Ongoing management of dementia in primary care—optimizing cognition with cholinesterase inhibitors and memantine, managing behavioral symptoms without antipsychotics when possible, supporting caregivers, and aligning care with goals through advance care planning.

Quick nav#

Definition and epidemiology#

Diagnostic criteria#

DSM-5 Major Neurocognitive Disorder (Dementia):

  1. Evidence of significant cognitive decline from previous level in one or more domains (learning/memory, language, executive function, complex attention, perceptual-motor, social cognition)
  2. Cognitive deficits interfere with independence in everyday activities
  3. Deficits do not occur exclusively in context of delirium
  4. Deficits not better explained by another mental disorder

Staging by functional impairment:

  • Mild: IADLs impaired (finances, medications, cooking, shopping); BADLs intact
  • Moderate: Some BADLs impaired (dressing, bathing); needs supervision
  • Severe: All BADLs impaired; dependent for all care; often nonverbal

MoCA score correlation (approximate):

  • Mild dementia: MoCA 18-25
  • Moderate dementia: MoCA 10-17
  • Severe dementia: MoCA <10

Epidemiology#

  • Prevalence: 10% of adults ≥65; 32% of adults ≥85
  • Alzheimer’s disease: 60-80% of dementia cases
  • Vascular dementia: 10-20% (often mixed with AD)
  • Lewy body dementia: 5-10%
  • Frontotemporal dementia: 5-10% (higher proportion in younger-onset)
  • Risk factors: Age (strongest), family history, APOE ε4 allele, cardiovascular risk factors, low education, head trauma, hearing loss, social isolation, depression

Pathophysiology#

Mechanism (clinical understanding)#

Alzheimer’s disease:

  • Amyloid-beta plaques and tau neurofibrillary tangles accumulate in brain
  • Progressive neuronal loss, starting in hippocampus (memory) then spreading
  • Cholinergic neuron loss → rationale for cholinesterase inhibitors
  • Glutamate excitotoxicity → rationale for memantine

Vascular dementia:

  • Cumulative effect of large vessel strokes, small vessel disease, or both
  • White matter ischemia disrupts connections between brain regions
  • Often coexists with Alzheimer’s pathology (“mixed dementia”)
  • Stepwise progression typical; may stabilize with vascular risk control

Lewy body dementia:

  • Alpha-synuclein deposits (Lewy bodies) in cortex and brainstem
  • Overlaps with Parkinson’s disease pathology
  • Fluctuating cognition, visual hallucinations, parkinsonism, REM sleep behavior disorder
  • Extreme sensitivity to antipsychotics (can cause severe parkinsonism, NMS)

Frontotemporal dementia:

  • Tau or TDP-43 protein accumulation in frontal and temporal lobes
  • Behavioral variant: Disinhibition, apathy, loss of empathy, compulsive behaviors
  • Language variants: Progressive aphasia
  • Younger onset (often 50s-60s); memory relatively preserved early

How to explain to patients#

“Dementia is caused by damage to brain cells that affects memory, thinking, and behavior.

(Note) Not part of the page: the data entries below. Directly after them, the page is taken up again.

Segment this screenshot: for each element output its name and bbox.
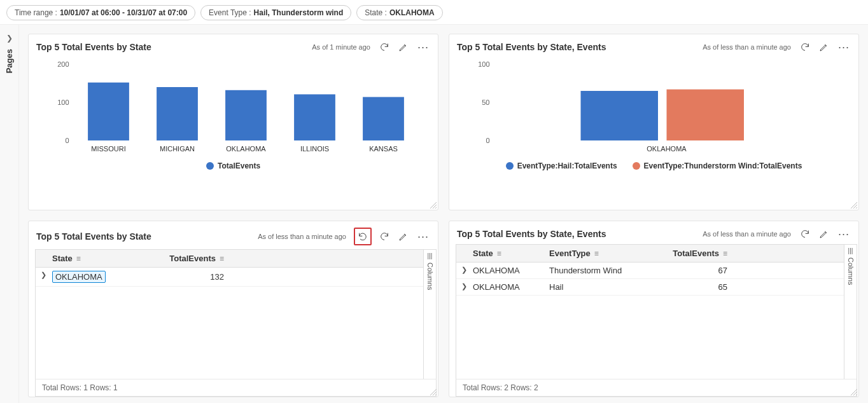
edit-icon[interactable] [818,228,830,240]
column-header-totalevents[interactable]: TotalEvents≡ [148,254,224,263]
legend-item[interactable]: EventType:Hail:TotalEvents [506,161,617,170]
refresh-icon[interactable] [378,41,391,53]
filter-label: State : [365,8,387,17]
legend-item[interactable]: EventType:Thunderstorm Wind:TotalEvents [633,161,802,170]
svg-text:200: 200 [57,61,69,68]
chart-top5-states[interactable]: 0100200MISSOURIMICHIGANOKLAHOMAILLINOISK… [38,61,429,156]
columns-icon: ||| [848,249,853,254]
column-menu-icon[interactable]: ≡ [594,249,599,258]
cell-totalevents: 132 [148,271,224,283]
panel-more-menu[interactable]: ··· [837,44,851,50]
svg-rect-7 [225,90,267,140]
edit-icon[interactable] [818,41,830,53]
table-header: State≡ EventType≡ TotalEvents≡ [456,245,844,263]
column-header-totalevents[interactable]: TotalEvents≡ [664,249,727,258]
column-header-state[interactable]: State≡ [473,249,549,258]
svg-text:50: 50 [482,99,489,106]
column-header-state[interactable]: State≡ [52,254,148,263]
svg-text:0: 0 [65,137,69,144]
filter-pill-time-range[interactable]: Time range : 10/01/07 at 06:00 - 10/31/0… [6,5,195,20]
expand-side-rail-chevron-icon[interactable]: ❯ [6,34,13,43]
pages-label[interactable]: Pages [4,49,14,73]
panel-timestamp: As of 1 minute ago [312,43,370,51]
cell-totalevents: 67 [664,266,727,275]
svg-rect-5 [157,87,198,140]
edit-icon[interactable] [397,41,410,53]
filter-label: Time range : [15,8,57,17]
panel-more-menu[interactable]: ··· [837,231,851,237]
filter-value: OKLAHOMA [389,8,435,17]
refresh-icon[interactable] [799,228,811,240]
cell-state: OKLAHOMA [473,282,549,292]
columns-panel-toggle[interactable]: ||| Columns [423,250,436,379]
refresh-icon[interactable] [378,230,391,243]
edit-icon[interactable] [397,230,410,243]
expand-row-chevron-icon[interactable]: ❯ [461,266,473,275]
side-rail: ❯ Pages [0,25,19,403]
columns-panel-toggle[interactable]: ||| Columns [844,245,857,379]
svg-rect-3 [88,83,129,140]
table-row[interactable]: ❯ OKLAHOMA Thunderstorm Wind 67 [456,263,844,279]
panel-top5-states-table: Top 5 Total Events by State As of less t… [28,221,438,397]
panel-title: Top 5 Total Events by State [36,231,151,242]
cell-totalevents: 65 [664,282,727,292]
table-row[interactable]: ❯ OKLAHOMA Hail 65 [456,279,844,296]
filter-pill-state[interactable]: State : OKLAHOMA [356,5,442,20]
columns-icon: ||| [428,254,433,259]
panel-top5-states-chart: Top 5 Total Events by State As of 1 minu… [28,34,438,210]
panel-timestamp: As of less than a minute ago [258,233,346,240]
svg-rect-11 [363,97,404,140]
cell-state: OKLAHOMA [473,266,549,275]
column-header-eventtype[interactable]: EventType≡ [549,249,664,258]
panel-timestamp: As of less than a minute ago [703,43,791,51]
cell-eventtype: Thunderstorm Wind [549,266,664,275]
column-menu-icon[interactable]: ≡ [76,254,81,263]
svg-text:100: 100 [57,99,69,106]
legend-item[interactable]: TotalEvents [206,161,260,170]
column-menu-icon[interactable]: ≡ [220,254,224,263]
panel-more-menu[interactable]: ··· [416,233,430,240]
filter-label: Event Type : [209,8,251,17]
expand-row-chevron-icon[interactable]: ❯ [461,282,473,292]
filter-pill-event-type[interactable]: Event Type : Hail, Thunderstorm wind [200,5,351,20]
table-footer: Total Rows: 2 Rows: 2 [456,379,857,397]
svg-text:MISSOURI: MISSOURI [91,145,125,153]
panel-top5-states-events-chart: Top 5 Total Events by State, Events As o… [449,34,859,210]
filter-value: Hail, Thunderstorm wind [254,8,344,17]
filter-bar: Time range : 10/01/07 at 06:00 - 10/31/0… [0,0,868,25]
svg-text:0: 0 [486,137,489,144]
panel-top5-states-events-table: Top 5 Total Events by State, Events As o… [449,221,859,397]
svg-text:ILLINOIS: ILLINOIS [300,145,329,153]
cell-state[interactable]: OKLAHOMA [52,271,106,283]
table-header: State≡ TotalEvents≡ [36,250,423,268]
svg-rect-16 [581,91,659,140]
table-row[interactable]: ❯ OKLAHOMA 132 [36,268,423,287]
table-footer: Total Rows: 1 Rows: 1 [35,379,437,397]
panel-title: Top 5 Total Events by State [36,42,151,52]
svg-text:KANSAS: KANSAS [369,145,398,153]
refresh-icon[interactable] [799,41,811,53]
reset-icon[interactable] [354,228,372,245]
svg-rect-9 [294,94,335,140]
svg-text:OKLAHOMA: OKLAHOMA [647,145,687,153]
chart-top5-states-events[interactable]: 050100OKLAHOMA [458,61,850,156]
panel-more-menu[interactable]: ··· [416,44,430,50]
svg-text:OKLAHOMA: OKLAHOMA [226,145,266,153]
panel-timestamp: As of less than a minute ago [703,230,791,238]
svg-rect-17 [667,90,745,140]
svg-text:100: 100 [478,61,489,68]
cell-eventtype: Hail [549,282,664,292]
svg-text:MICHIGAN: MICHIGAN [160,145,195,153]
column-menu-icon[interactable]: ≡ [497,249,501,258]
filter-value: 10/01/07 at 06:00 - 10/31/07 at 07:00 [60,8,187,17]
panel-title: Top 5 Total Events by State, Events [457,42,606,52]
expand-row-chevron-icon[interactable]: ❯ [41,271,52,283]
panel-title: Top 5 Total Events by State, Events [457,229,606,239]
column-menu-icon[interactable]: ≡ [723,249,727,258]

In Alzheimer’s disease, abnormal proteins build up in the brain and cause brain cells to die over time. This usually starts in the part of the brain that controls memory, which is why forgetting recent things is often the first sign. As more brain cells are affected, other abilities like language, judgment, and eventually basic functions like walking and swallowing become harder.”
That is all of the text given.